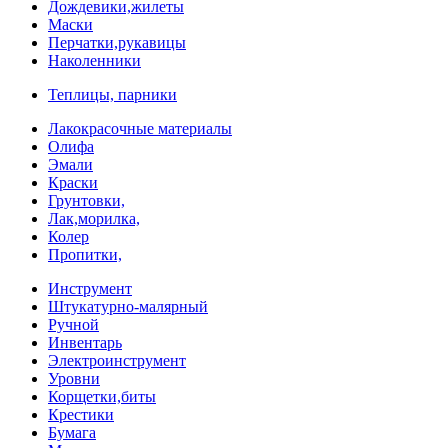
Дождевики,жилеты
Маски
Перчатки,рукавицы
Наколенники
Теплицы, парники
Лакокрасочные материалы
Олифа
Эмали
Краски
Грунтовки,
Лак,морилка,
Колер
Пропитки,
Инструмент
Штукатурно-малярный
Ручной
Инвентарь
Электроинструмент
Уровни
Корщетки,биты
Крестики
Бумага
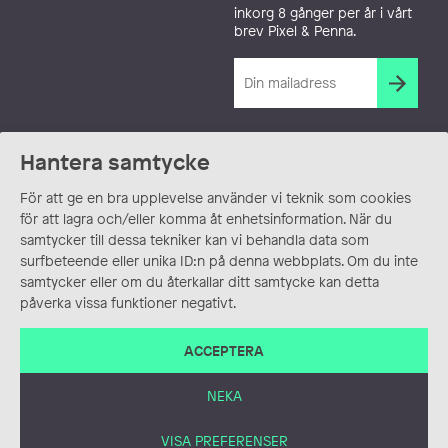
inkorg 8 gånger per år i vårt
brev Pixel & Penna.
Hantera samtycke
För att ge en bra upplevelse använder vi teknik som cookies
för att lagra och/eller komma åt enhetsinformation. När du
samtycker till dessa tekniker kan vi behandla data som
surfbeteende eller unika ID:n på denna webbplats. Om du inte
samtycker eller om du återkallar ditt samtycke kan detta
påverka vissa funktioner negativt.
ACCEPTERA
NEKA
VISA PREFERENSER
--
■ **Problem to work on**
Only the lines from the one holding "Штукатурно-малярный" through the end of the data are to be printed, exactly as they stand and with no pictures.

■ **Written response**
Штукатурно-малярный
Ручной
Инвентарь
Электроинструмент
Уровни
Корщетки,биты
Крестики
Бумага
inkorg 8 gånger per år i vårt
brev Pixel & Penna.
Hantera samtycke
För att ge en bra upplevelse använder vi teknik som cookies
för att lagra och/eller komma åt enhetsinformation. När du
samtycker till dessa tekniker kan vi behandla data som
surfbeteende eller unika ID:n på denna webbplats. Om du inte
samtycker eller om du återkallar ditt samtycke kan detta
påverka vissa funktioner negativt.
ACCEPTERA
NEKA
VISA PREFERENSER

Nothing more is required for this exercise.